Advocating For California Employee Rights

Lawsuit filed by former employees over alleged retaliation

On Behalf of | Nov 22, 2017 | Uncategorized

Workers in the state of California and across the nation have the right to speak out against wrong or unlawful acts they witness in the workplace. Whistleblower laws exist to protect employees from retaliation for reporting employer actions that are illegal or violate certain policies. What can be done when an employee is retaliated against or punished for reporting illegal activity? When this happens, legal action may be taken.

A surgical center in Santa Barbara became the focus of a recent lawsuit filed by two former employees that were allegedly terminated for reporting illegal activities. The lawsuit claims that the surgical center intentionally violated medical regulations as well as state and federal laws. Allegedly, the plaintiffs witnessed unsanitary techniques used by the staff and illegal control of drugs such as opiates, which led to unlawful access and possession of these drugs.
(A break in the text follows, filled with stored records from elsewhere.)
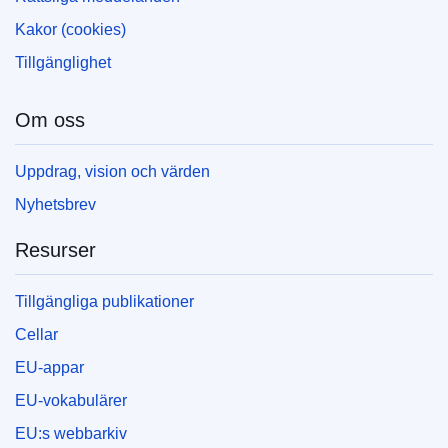
Kakor (cookies)
Tillgänglighet
Om oss
Uppdrag, vision och värden
Nyhetsbrev
Resurser
Tillgängliga publikationer
Cellar
EU-appar
EU-vokabulärer
EU:s webbarkiv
The lawsuit also alleges that doctor’s often forced nurses to forge signatures. Allegations of sexual misconduct by a doctor against a patient were also detailed. After making complaints, the plaintiffs claim they were told to ignore the alleged violations. The plaintiffs were later terminated, and they claim their terminations were the result of bringing the alleged illegal activities to light.
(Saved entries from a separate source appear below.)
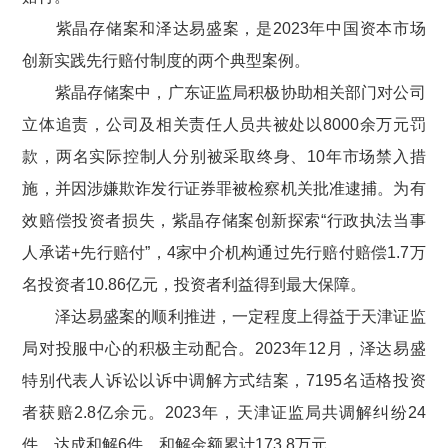
紫晶存储案和泽达易盛案，是
2023
年中国资本市场
创新实践先行赔付制度的两个典型案例。
紫晶存储案中，广东证监局积极协助相关部门对公司
立体追责，公司及相关责任人员共被处以
8000
余万元罚
款，两名实际控制人分别被采取终身、
10
年市场禁入措
施，并因涉嫌欺诈发行证券罪被检察机关批准逮捕。为有
效赔偿投资者损失，紫晶存储案创新探索“行政执法当事
人承诺
+
先行赔付”，
4
家中介机构通过先行赔付赔偿
1.7
万
名投资者
10.86
亿元，投资者利益得到最大保障。
泽达易盛案的顺利推进，一定程度上得益于天津证监
局对投服中心的积极主动配合。
2023
年
12
月，泽达易盛
特别代表人诉讼以诉中调解方式结案，
7195
名适格投资
者获赔
2.8
亿余元。
2023
年，天津证监局共调解纠纷
24
件，达成和解
6
件，和解金额累计
173.8
万元。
Workers at the state and federal level in California and across the country are protected from facing retaliatory acts for voluntarily reporting illegal or dishonest activity. Unfortunately, there are employers that will purposely ignore these laws and punish employees for doing the right thing. Victims of retaliation such as this can pursue legal action. A successful lawsuit could result in just compensation to help with lost wages as well as the pain and suffering associated with unlawful termination.